YOUR OBJECTIVE – Give back an exact copy of the lines in the records below, from the line that has "EINFÜHRUNG DES EMSLAND-J" through the line that has "und Schüler, Azubis", and nothing besides.

INFORMATION GIVEN –

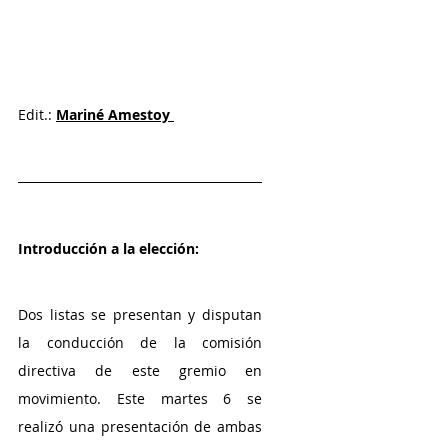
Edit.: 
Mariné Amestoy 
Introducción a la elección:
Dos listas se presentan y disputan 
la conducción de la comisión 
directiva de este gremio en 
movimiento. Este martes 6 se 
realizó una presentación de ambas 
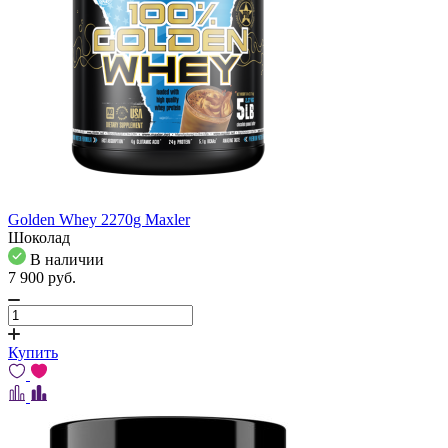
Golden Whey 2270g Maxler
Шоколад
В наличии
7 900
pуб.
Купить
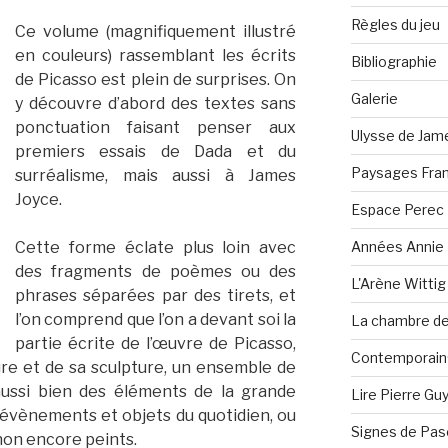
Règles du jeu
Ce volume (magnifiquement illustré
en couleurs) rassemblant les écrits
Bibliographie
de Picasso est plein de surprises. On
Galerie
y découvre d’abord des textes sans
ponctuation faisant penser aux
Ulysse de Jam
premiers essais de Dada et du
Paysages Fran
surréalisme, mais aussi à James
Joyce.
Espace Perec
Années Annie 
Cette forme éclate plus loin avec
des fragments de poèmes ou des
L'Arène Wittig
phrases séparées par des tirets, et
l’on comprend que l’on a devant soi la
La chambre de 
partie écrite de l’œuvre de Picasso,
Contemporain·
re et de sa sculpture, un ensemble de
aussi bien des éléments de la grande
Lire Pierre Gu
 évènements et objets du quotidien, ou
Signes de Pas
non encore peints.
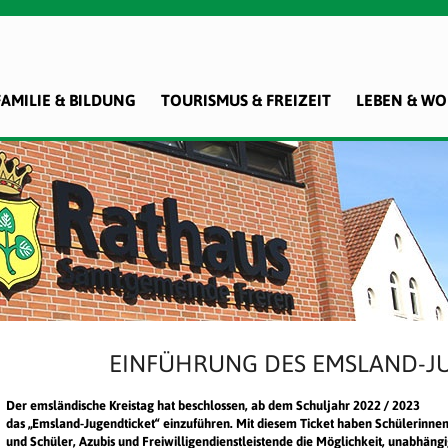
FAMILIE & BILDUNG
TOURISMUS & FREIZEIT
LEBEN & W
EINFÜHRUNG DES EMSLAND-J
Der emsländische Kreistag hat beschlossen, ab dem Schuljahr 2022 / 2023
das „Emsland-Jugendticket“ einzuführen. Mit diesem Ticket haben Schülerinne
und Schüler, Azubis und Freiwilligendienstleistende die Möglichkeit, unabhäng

---

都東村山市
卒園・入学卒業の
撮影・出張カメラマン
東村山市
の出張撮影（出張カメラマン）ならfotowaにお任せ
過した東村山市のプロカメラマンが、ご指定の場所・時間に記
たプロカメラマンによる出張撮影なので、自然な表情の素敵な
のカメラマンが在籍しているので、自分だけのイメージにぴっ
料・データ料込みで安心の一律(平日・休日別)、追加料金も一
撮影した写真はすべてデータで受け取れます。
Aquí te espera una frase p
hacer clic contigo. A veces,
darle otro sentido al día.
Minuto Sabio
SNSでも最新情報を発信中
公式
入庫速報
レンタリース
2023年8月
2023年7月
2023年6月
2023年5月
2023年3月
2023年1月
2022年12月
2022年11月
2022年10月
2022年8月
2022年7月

RESPONSE BOX –
EINFÜHRUNG DES EMSLAND-J
Der emsländische Kreistag hat beschlossen, ab dem Schuljahr 2022 / 2023
das „Emsland-Jugendticket“ einzuführen. Mit diesem Ticket haben Schülerinne
und Schüler, Azubis und Freiwilligendienstleistende die Möglichkeit, unabhäng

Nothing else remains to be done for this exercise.